He had some wisdom, did our Spaniard.
Marc-Antonio lived behind the ground floor loggia: that is to say, he lived in a room without heat, which stank of dead fish and canal water. He bowed when I entered.
‘Christ on the cross,’ I said without thinking.
Marc-Antonio made a face. ‘I’m used to it, my lord. But I am sorry.’
I frowned. ‘Do you want to be my servant?’ I asked.
Marc-Antonio looked at the ground, and he flushed. ‘No!’ he spat. More softly, he said, ‘But I’ll take any road out of this fish-shit hole.’
‘Boys used to call me Judas Iscariot,’ I said.
‘That’s nice,’ he muttered. Then he brightened. He was very young. ‘You are truly English?’
I must have grinned, because he grinned back. ‘As English as Kent and London can make,’ I said.
He nodded. ‘The astrologer – he was here a week ago! He told me an Englishman would make my fortune.’
Well, that was news. ‘He may mean another Englishman,’ I said. I was looking at the cuff of my jupon, which needed some work. ‘Can you sew?’ I asked.
‘No, my lord,’ he admitted. ‘That’s women’s work,’ he added with the reckless ignorance of the young.
‘Do leatherwork?’ I asked.
He all but spat. ‘For tradesmen.’
‘Can you cook?’ I asked.
He frowned. ‘No. I can toast bread on a fork. I can carve meat.’
‘Start a fire?’ I asked.
He sneered. ‘Get a servant for that,’ he said.
‘Ride a horse?’ I asked.
Marc-Antonio sighed. ‘I would very much like to learn to ride,’ he admitted. ‘I was on a horse once.’
I paused. And watched him, from all the maturity of my twenty-four years.
‘I can wrestle!’ he said. ‘And I can row a boat. I know it’s not genteel, but I can row and cast a net.’ He knew he was failing. ‘Why do I have to know all those peasant things? Cooking? Sewing?’
I sighed. ‘I’m a soldier,’ I said. ‘Those are the skills a soldier has. A page needs to know all of them, and in addition how to look after his own horse and his master’s.’ I thought, not for the first time nor the last, of Perkin, dead in a pointless skirmish. The best squire who ever lived.

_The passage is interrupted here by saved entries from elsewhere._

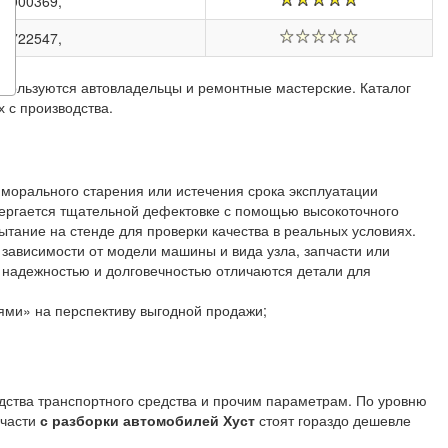
87000369,
76722547,
 пользуются автовладельцы и ремонтные мастерские. Каталог
 с производства.
 морального старения или истечения срока эксплуатации
ергается тщательной дефектовке с помощью высокоточного
тание на стенде для проверки качества в реальных условиях.
 зависимости от модели машины и вида узла, запчасти или
й надежностью и долговечностью отличаются детали для
ями» на перспективу выгодной продажи;
одства транспортного средства и прочим параметрам. По уровню
пчасти
с разборки автомобилей Хуст
стоят гораздо дешевле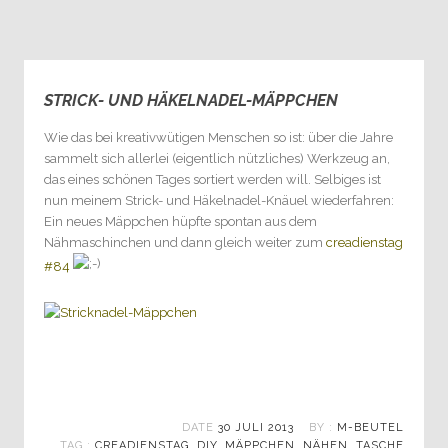
STRICK- UND HÄKELNADEL-MÄPPCHEN
2
Wie das bei kreativwütigen Menschen so ist: über die Jahre
sammelt sich allerlei (eigentlich nützliches) Werkzeug an,
das eines schönen Tages sortiert werden will. Selbiges ist
nun meinem Strick- und Häkelnadel-Knäuel wiederfahren:
Ein neues Mäppchen hüpfte spontan aus dem
Nähmaschinchen und dann gleich weiter zum
creadienstag
#84
DATE
30 JULI 2013
BY :
M-BEUTEL
TAG :
CREADIENSTAG
,
DIY
,
MÄPPCHEN
,
NÄHEN
,
TASCHE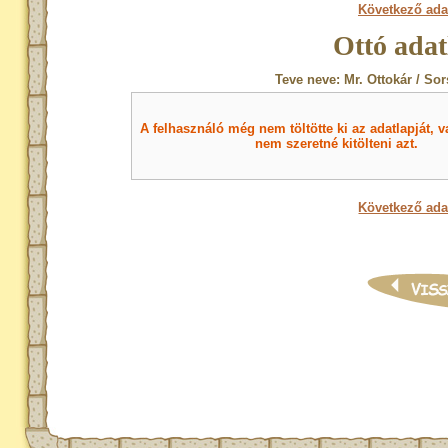
Következő ada
Ottó adat
Teve neve: Mr. Ottokár / So
A felhasználó még nem töltötte ki az adatlapját, v
nem szeretné kitölteni azt.
Következő ada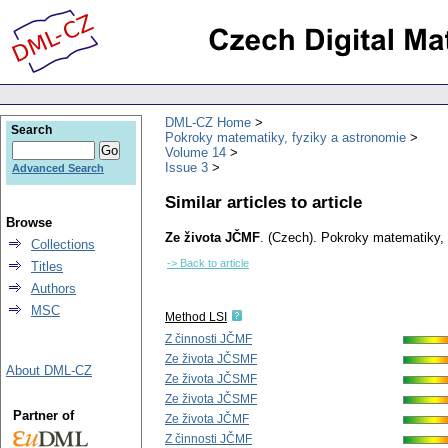
DML-CZ Home
Search
Pokroky matematiky, fyziky a astronomie
Volume 14
Issue 3
Advanced Search
Similar articles to article
Browse
Ze života JČMF
.
(Czech).
Pokroky matematiky, 
Collections
-> Back to article
Titles
Authors
MSC
Method LSI
Z činnosti JČMF
Ze života JČSMF
About DML-CZ
Ze života JČSMF
Ze života JČSMF
Partner of
Ze života JČMF
Z činnosti JČMF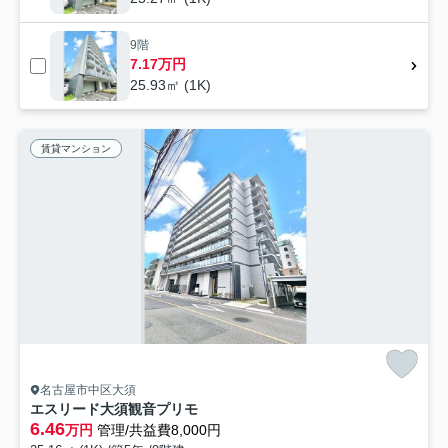
9階
7.17万円
25.93㎡ (1K)
賃貸マンション
名古屋市中区大須
エスリード大須観音プリモ
6.46
万円
管理/共益費8,000円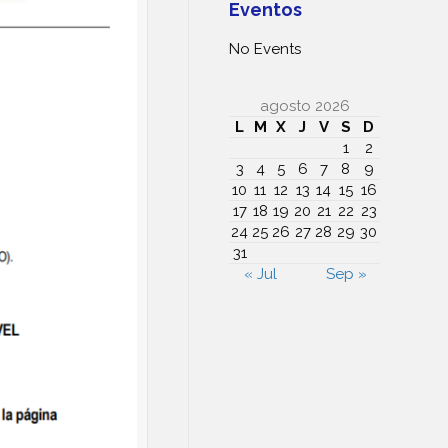
Eventos
No Events
agosto 2026
L
M
X
J
V
S
D
1
2
3
4
5
6
7
8
9
10
11
12
13
14
15
16
17
18
19
20
21
22
23
24
25
26
27
28
29
30
31
« Jul
Sep »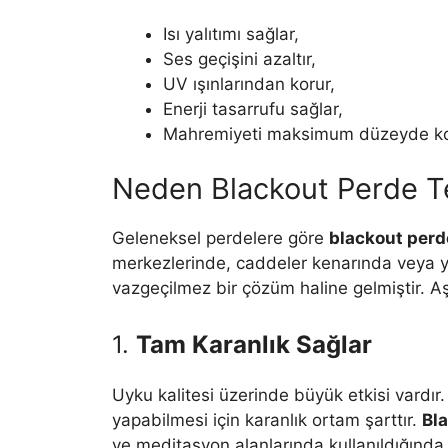
Isı yalıtımı sağlar,
Ses geçişini azaltır,
UV ışınlarından korur,
Enerji tasarrufu sağlar,
Mahremiyeti maksimum düzeyde ko
Neden Blackout Perde Te
Geleneksel perdelere göre
blackout perd
merkezlerinde, caddeler kenarında veya yo
vazgeçilmez bir çözüm haline gelmiştir. Aş
1.
Tam Karanlık Sağlar
Uyku kalitesi üzerinde büyük etkisi vardır
yapabilmesi için karanlık ortam şarttır.
Bl
ve meditasyon alanlarında kullanıldığında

‘Know anything about armour?’ I asked.
‘It’s metal,’ Marc-Antonio said with affected disdain.
‘Know how to use a sword?’
‘Yes!’ he said.
‘Really? Ever had lessons?’
‘No!’ he said, louder. He was growing angry.
‘Shoot a bow?’
‘No! No, I don’t know anything except how to read and write and count money, understand, my lord?’ He stood and glared at me.
He was several stone overweight, and he didn’t know how to ride.
I liked his defiance, but it seemed an odd virtue for a servant, much less for forming a squire.